Auch wenn OASIS eine Arbeitsgruppe ws-security geschaffen hat, bleibt die Sicherheit das Problem Nummer 1 der Web-Services. Daher hat der Hersteller Reactivity die erste SOAP-Firewall auf dem Markt entwickelt. Die Reactivity Service Firewall (RSF) wird in der DMZ (DeMilitarized Zone) hinter einer klassischen Firewall platziert und überprüft alle ein- und abgehenden SOAP-Nachrichten.

Sie beruht auf den selben Prinzipien wie klassische Firewalls, arbeitet aber auf der Anwendungsschicht (SOAP), während die anderen Produkte auf der niedrigeren Ebene der unteren Übertragungsprotokolle ansetzen (UDP, TCP/IP, HTTP usw.).
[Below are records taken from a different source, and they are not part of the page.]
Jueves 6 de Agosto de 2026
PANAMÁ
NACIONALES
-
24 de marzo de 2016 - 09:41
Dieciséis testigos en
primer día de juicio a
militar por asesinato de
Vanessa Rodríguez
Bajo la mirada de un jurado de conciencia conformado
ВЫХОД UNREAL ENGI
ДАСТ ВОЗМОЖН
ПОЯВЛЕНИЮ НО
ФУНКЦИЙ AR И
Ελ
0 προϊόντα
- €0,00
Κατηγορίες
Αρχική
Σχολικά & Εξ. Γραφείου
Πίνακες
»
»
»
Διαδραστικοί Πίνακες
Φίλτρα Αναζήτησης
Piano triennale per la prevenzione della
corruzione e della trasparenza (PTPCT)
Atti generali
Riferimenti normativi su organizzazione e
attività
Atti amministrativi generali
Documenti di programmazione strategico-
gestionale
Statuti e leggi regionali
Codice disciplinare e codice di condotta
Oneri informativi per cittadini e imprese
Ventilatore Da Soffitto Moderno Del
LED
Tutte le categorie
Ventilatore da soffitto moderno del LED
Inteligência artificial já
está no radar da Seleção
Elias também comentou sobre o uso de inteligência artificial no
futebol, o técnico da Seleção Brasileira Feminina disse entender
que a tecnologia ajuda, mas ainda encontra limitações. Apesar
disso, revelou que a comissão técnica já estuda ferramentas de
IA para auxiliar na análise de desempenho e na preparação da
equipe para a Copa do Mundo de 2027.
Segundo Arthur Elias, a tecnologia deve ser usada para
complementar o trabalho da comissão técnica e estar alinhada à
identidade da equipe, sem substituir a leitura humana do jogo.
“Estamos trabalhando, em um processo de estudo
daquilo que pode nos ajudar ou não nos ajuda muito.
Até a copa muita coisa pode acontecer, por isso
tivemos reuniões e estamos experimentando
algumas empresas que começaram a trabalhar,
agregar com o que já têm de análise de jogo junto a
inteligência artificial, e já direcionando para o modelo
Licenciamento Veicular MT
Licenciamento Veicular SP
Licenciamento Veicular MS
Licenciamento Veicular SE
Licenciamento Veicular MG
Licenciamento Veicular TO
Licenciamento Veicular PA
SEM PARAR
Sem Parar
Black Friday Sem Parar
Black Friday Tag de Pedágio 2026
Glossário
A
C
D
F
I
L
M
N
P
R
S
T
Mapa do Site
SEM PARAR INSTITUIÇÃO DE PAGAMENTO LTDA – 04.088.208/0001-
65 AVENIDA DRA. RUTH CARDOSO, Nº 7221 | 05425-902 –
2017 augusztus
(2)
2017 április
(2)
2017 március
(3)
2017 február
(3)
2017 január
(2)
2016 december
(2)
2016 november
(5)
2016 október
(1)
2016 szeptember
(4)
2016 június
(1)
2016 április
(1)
RSF unterstützt HTTP, JMS, MQSeries, und Tibco RDV bei ein- wie bei abgehenden Nachrichten. Neben ihrer Funktion als Firewall kann sie auch die Nachrichten normalisieren, indem bei eingehenden Nachrichten alle Protokolle akzeptiert und die Anfragen intern nur über HTTP oder JMS geroutet werden.

Eine Ergänzung klassischer Firewalls
Da der meiste Traffic heute über den Port 80 (HTTP) läuft, ist RSF eher eine Ergänzung als eine Konkurrenz für die klassischen Firewalls.

Wenn eine SOAP-Anfrage in der DMZ ankommt, überprüft RSF den Header und den Body der Nachricht, ihre Herkunft und Authentizität, wendet die Zugriffsrechte, die mit dem Absender verknüpft sind, an, validiert den Inhalt der Nachricht, zeichnet sämtliche Informationen auf, normalisiert das Format der Nachricht, soweit nötig, und routet sie schließlich an den Ziel-Webdienst.

Alle diese Aktionen laufen sehr schnell ab – der Hersteller garantiert, dass 200 SOAP-Nachrichten pro Sekunde über HTTP bearbeitet werden können. Reactivity Service Firewall ist für Linux Red Hat 7.2 mit SMP-Unterstützung (Kernel 2.4-18) ab 50.000 Dollar pro Prozessor erhältlich. Eine Solaris-Version wird im Herbst verfügbar sein.